§ **Exercise brief**
Whenever a line in the data holds the string "алдаа", pull that line out.

§ **Data extracts**
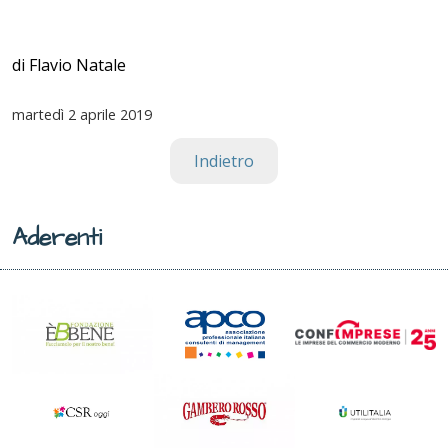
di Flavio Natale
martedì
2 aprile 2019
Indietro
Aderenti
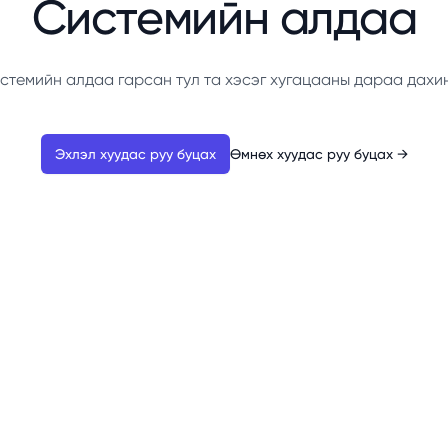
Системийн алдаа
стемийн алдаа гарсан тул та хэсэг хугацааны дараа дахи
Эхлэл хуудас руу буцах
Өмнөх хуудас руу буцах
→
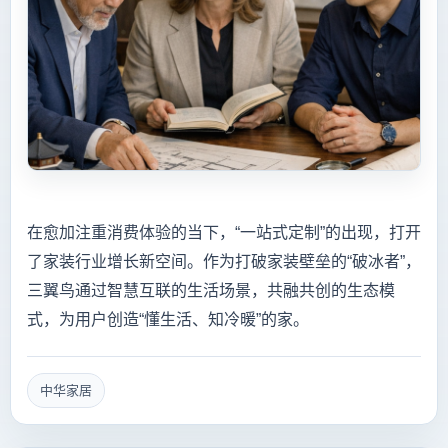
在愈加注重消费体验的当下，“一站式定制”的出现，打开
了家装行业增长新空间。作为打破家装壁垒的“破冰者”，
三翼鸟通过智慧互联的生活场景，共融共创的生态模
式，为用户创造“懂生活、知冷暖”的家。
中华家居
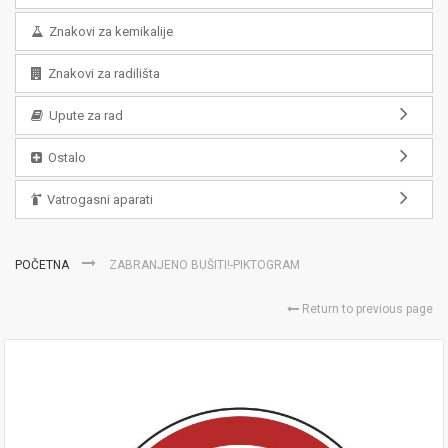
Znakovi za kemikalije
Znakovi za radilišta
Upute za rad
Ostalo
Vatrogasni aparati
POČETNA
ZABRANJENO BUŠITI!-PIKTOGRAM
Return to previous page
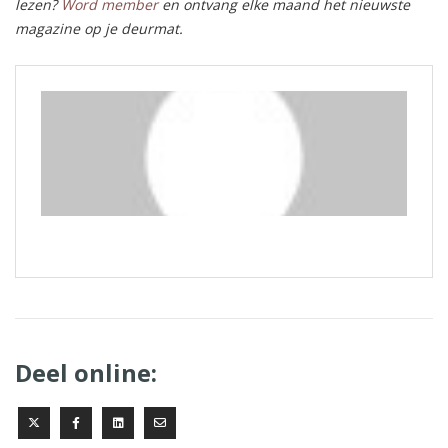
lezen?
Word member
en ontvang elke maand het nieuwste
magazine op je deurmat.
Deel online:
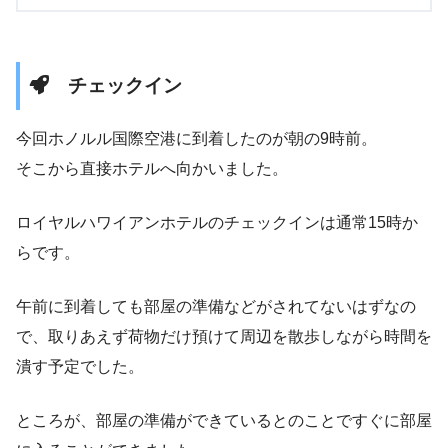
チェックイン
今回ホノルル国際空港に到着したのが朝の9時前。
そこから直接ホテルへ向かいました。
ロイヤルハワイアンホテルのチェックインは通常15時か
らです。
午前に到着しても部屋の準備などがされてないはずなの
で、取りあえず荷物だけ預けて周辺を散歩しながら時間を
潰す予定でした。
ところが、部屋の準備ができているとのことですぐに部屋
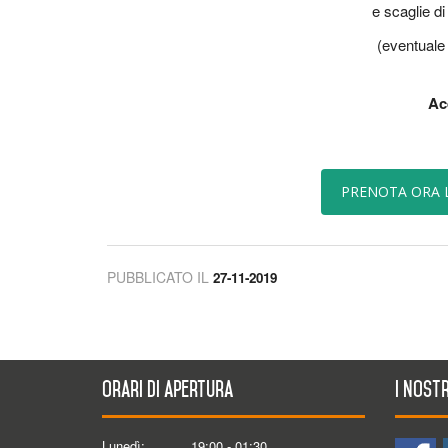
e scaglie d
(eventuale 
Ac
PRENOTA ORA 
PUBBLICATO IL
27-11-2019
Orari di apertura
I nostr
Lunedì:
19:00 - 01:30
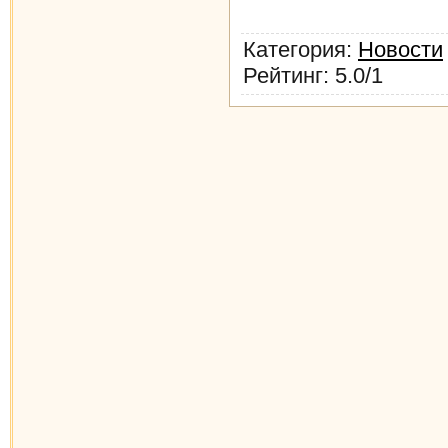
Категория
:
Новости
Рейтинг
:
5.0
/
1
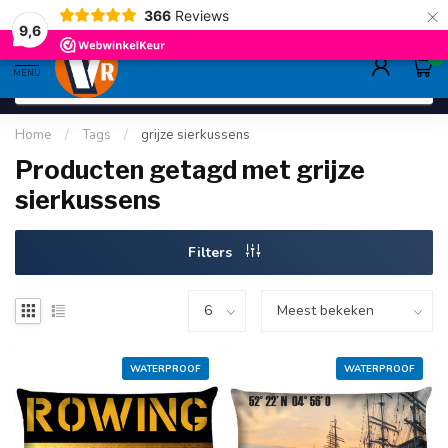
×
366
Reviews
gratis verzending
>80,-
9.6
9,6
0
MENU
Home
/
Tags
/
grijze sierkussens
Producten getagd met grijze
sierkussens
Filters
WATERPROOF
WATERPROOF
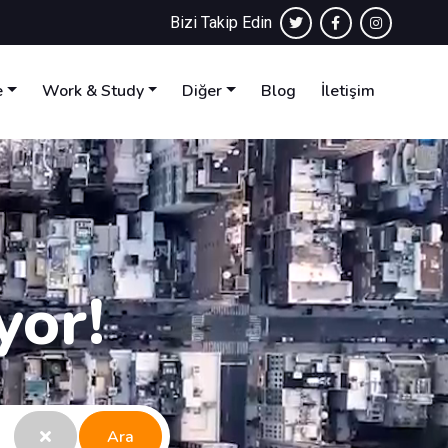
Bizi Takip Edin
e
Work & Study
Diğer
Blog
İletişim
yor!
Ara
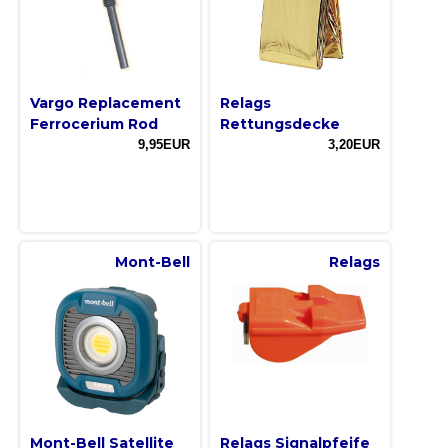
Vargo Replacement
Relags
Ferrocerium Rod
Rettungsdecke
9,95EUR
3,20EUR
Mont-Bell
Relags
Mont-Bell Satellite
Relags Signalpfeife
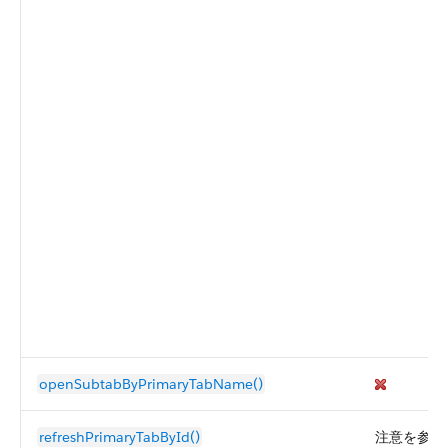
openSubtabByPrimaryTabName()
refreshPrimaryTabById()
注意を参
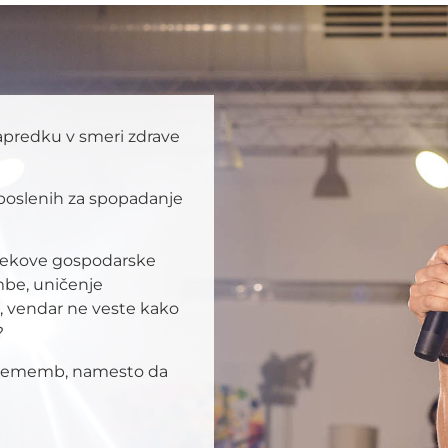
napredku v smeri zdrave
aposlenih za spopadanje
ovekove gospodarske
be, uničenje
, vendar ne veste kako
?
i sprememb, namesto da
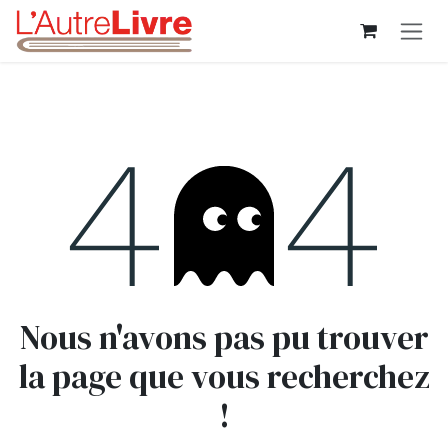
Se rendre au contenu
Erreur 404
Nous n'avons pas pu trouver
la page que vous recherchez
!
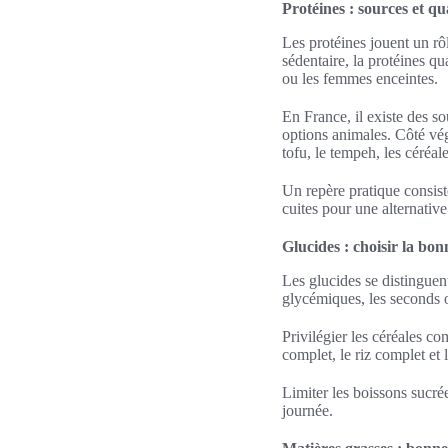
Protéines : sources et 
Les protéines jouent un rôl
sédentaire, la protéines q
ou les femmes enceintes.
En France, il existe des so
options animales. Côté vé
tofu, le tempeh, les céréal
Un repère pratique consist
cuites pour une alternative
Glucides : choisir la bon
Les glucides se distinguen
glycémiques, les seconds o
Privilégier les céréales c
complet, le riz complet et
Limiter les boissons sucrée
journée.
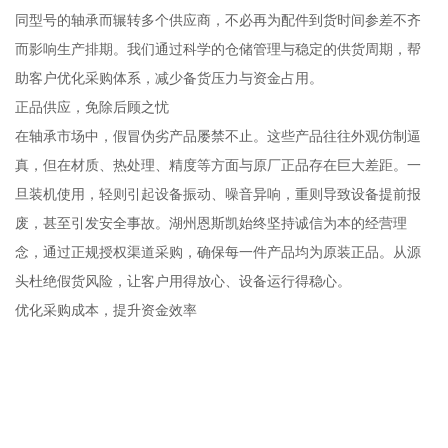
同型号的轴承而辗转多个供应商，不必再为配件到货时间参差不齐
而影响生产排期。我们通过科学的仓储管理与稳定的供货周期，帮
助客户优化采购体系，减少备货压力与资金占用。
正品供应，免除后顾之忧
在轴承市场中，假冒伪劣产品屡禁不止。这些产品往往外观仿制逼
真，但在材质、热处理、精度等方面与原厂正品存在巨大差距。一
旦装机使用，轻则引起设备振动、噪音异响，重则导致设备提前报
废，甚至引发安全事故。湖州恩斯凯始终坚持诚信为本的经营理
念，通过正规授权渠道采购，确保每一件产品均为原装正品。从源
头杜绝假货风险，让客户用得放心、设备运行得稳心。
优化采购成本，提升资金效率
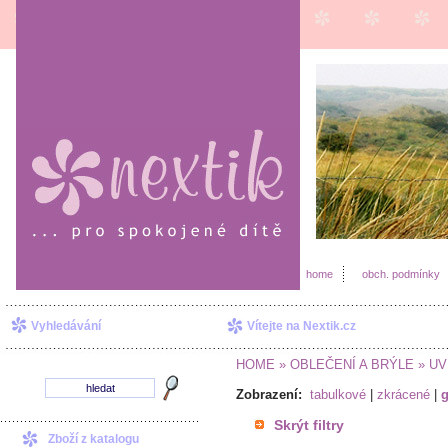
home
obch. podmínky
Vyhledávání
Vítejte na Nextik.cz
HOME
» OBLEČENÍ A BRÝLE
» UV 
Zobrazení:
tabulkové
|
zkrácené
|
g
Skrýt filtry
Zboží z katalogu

§ **The answer**
Системийн алдаа
стемийн алдаа гарсан тул та хэсэг хугацааны дараа дахи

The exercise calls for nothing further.